Within the records that follow, restate exactly the lines from the line with "de l’approfondissement de" down to the line with "większości przypadków samochód", including both. Omit the pictures.

──────── Record excerpts

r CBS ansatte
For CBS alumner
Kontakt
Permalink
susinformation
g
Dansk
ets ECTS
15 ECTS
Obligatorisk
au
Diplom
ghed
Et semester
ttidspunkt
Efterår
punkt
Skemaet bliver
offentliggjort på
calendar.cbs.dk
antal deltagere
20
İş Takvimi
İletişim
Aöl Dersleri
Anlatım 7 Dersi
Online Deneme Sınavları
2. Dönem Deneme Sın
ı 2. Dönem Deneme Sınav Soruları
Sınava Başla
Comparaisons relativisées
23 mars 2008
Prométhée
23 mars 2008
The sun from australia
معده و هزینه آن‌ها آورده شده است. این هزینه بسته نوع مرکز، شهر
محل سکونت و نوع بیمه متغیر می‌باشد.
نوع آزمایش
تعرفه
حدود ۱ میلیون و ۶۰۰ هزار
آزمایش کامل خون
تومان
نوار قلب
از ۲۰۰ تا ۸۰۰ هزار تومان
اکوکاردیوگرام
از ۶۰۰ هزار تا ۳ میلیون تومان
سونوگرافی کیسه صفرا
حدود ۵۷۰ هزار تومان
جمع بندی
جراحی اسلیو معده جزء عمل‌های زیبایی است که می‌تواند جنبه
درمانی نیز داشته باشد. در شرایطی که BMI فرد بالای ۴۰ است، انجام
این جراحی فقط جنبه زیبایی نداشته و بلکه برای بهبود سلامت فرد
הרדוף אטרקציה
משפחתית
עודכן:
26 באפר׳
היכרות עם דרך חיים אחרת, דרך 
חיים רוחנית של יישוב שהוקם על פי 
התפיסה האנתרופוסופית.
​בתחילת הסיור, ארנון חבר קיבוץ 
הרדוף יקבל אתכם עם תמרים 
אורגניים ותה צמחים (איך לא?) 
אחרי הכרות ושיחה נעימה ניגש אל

────────────────
──────── Record excerpts

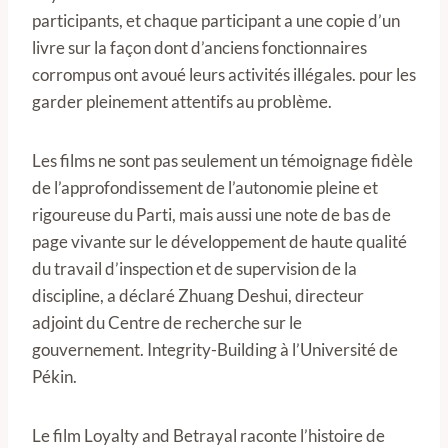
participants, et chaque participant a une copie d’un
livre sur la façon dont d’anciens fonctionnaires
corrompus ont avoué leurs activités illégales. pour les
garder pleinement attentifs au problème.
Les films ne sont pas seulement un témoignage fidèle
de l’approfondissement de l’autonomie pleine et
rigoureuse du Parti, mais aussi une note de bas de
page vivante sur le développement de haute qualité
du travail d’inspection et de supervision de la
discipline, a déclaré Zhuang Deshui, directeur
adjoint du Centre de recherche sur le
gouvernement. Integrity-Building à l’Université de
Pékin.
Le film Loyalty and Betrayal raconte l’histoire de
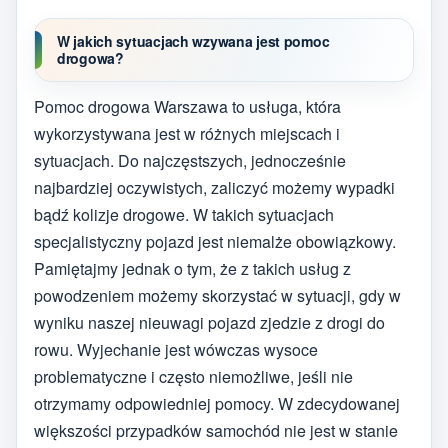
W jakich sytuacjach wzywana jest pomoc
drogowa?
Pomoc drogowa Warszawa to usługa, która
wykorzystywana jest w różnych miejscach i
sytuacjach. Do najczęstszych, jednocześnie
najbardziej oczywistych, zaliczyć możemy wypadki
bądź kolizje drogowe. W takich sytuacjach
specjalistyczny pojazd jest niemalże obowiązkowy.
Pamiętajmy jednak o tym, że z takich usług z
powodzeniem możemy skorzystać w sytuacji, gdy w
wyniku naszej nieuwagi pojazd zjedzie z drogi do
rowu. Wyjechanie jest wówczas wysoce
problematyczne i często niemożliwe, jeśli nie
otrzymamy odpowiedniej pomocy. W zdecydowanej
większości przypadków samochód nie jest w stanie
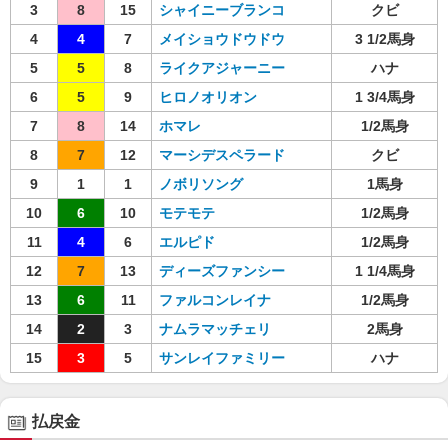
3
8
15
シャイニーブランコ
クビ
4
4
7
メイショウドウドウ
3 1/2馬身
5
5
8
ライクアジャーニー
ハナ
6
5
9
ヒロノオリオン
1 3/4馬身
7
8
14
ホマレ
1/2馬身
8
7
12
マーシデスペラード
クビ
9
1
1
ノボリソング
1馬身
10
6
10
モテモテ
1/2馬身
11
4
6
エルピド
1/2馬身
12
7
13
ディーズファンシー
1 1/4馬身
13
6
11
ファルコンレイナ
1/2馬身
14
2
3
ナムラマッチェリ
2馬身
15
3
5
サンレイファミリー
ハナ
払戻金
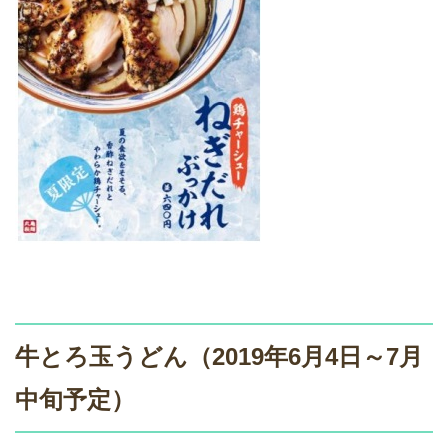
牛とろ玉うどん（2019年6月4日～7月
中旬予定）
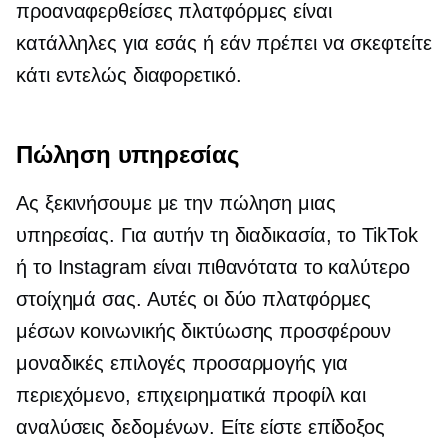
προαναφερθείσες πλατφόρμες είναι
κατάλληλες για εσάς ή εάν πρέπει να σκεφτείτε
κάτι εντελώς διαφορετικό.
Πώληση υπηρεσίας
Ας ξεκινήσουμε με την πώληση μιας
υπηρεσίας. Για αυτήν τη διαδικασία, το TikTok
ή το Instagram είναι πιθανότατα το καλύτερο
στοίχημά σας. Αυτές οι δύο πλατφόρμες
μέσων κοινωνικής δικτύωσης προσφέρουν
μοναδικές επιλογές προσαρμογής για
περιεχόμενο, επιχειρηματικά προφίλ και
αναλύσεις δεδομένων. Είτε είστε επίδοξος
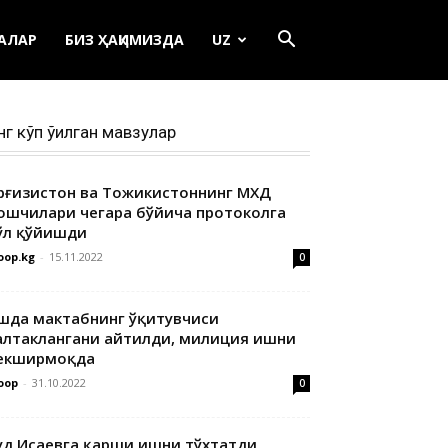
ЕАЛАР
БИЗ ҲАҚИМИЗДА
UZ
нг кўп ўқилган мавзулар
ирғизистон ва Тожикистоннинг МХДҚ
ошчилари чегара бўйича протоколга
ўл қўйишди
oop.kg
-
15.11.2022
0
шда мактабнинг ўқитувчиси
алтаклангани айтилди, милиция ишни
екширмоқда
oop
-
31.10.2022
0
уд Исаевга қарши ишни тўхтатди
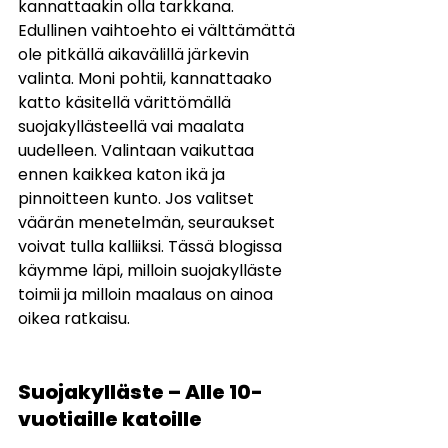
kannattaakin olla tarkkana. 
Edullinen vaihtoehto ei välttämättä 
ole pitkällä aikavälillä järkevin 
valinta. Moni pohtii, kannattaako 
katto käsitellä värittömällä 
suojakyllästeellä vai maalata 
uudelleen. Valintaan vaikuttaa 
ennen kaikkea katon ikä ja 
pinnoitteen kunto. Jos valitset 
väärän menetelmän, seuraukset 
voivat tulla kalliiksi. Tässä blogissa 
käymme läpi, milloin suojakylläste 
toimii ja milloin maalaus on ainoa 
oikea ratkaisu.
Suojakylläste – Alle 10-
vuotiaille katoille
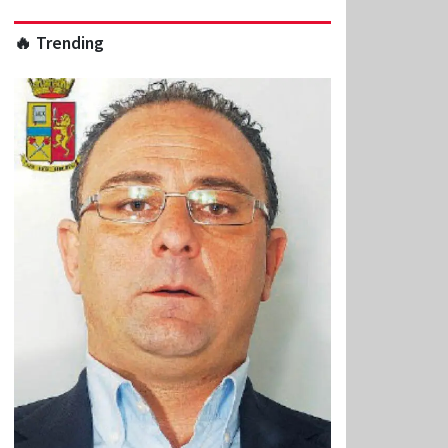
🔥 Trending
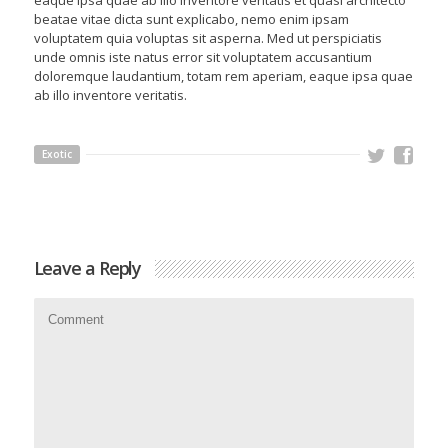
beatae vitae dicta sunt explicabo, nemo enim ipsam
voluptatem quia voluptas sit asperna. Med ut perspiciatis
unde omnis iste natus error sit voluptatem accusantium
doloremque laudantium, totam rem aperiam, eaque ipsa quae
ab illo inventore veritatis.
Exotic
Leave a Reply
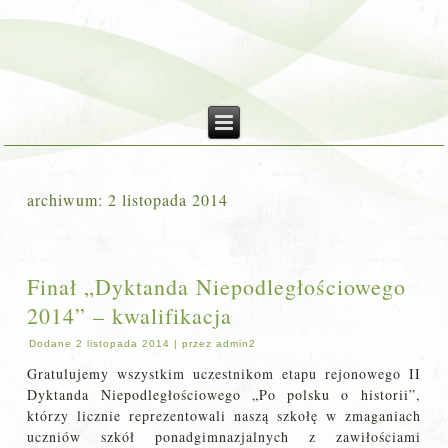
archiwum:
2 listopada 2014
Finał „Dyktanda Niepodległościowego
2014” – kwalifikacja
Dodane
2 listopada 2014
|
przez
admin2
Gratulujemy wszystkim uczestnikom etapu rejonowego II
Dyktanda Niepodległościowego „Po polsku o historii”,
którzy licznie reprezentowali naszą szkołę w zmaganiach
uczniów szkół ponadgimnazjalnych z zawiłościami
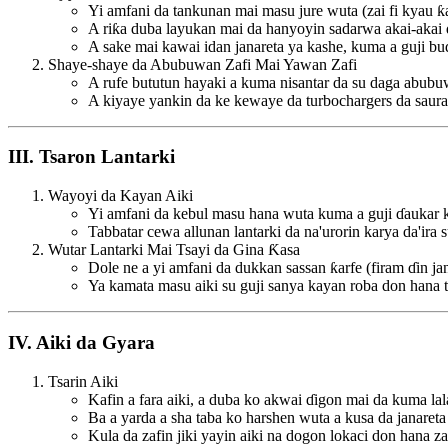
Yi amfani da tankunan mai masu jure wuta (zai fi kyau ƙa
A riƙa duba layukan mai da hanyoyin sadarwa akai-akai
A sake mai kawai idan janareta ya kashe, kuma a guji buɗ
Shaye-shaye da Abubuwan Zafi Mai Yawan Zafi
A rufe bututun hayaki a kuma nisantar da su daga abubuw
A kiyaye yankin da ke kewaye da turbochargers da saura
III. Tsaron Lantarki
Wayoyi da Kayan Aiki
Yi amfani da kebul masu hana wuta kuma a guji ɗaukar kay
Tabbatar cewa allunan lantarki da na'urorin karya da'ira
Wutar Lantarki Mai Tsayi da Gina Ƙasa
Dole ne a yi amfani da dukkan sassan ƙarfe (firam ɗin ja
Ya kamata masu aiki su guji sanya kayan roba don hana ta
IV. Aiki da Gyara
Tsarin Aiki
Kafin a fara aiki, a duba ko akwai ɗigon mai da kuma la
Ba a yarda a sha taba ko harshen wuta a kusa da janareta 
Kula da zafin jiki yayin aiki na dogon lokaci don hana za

────────────────

Completed exercise:
de l’approfondissement de l’autonomie pleine et
rigoureuse du Parti, mais aussi une note de bas de
page vivante sur le développement de haute qualité
du travail d’inspection et de supervision de la
discipline, a déclaré Zhuang Deshui, directeur
adjoint du Centre de recherche sur le
gouvernement. Integrity-Building à l’Université de
Pékin.
Le film Loyalty and Betrayal raconte l’histoire de
W jakich sytuacjach wzywana jest pomoc
drogowa?
Pomoc drogowa Warszawa to usługa, która
wykorzystywana jest w różnych miejscach i
sytuacjach. Do najczęstszych, jednocześnie
najbardziej oczywistych, zaliczyć możemy wypadki
bądź kolizje drogowe. W takich sytuacjach
specjalistyczny pojazd jest niemalże obowiązkowy.
Pamiętajmy jednak o tym, że z takich usług z
powodzeniem możemy skorzystać w sytuacji, gdy w
wyniku naszej nieuwagi pojazd zjedzie z drogi do
rowu. Wyjechanie jest wówczas wysoce
problematyczne i często niemożliwe, jeśli nie
otrzymamy odpowiedniej pomocy. W zdecydowanej
większości przypadków samochód nie jest w stanie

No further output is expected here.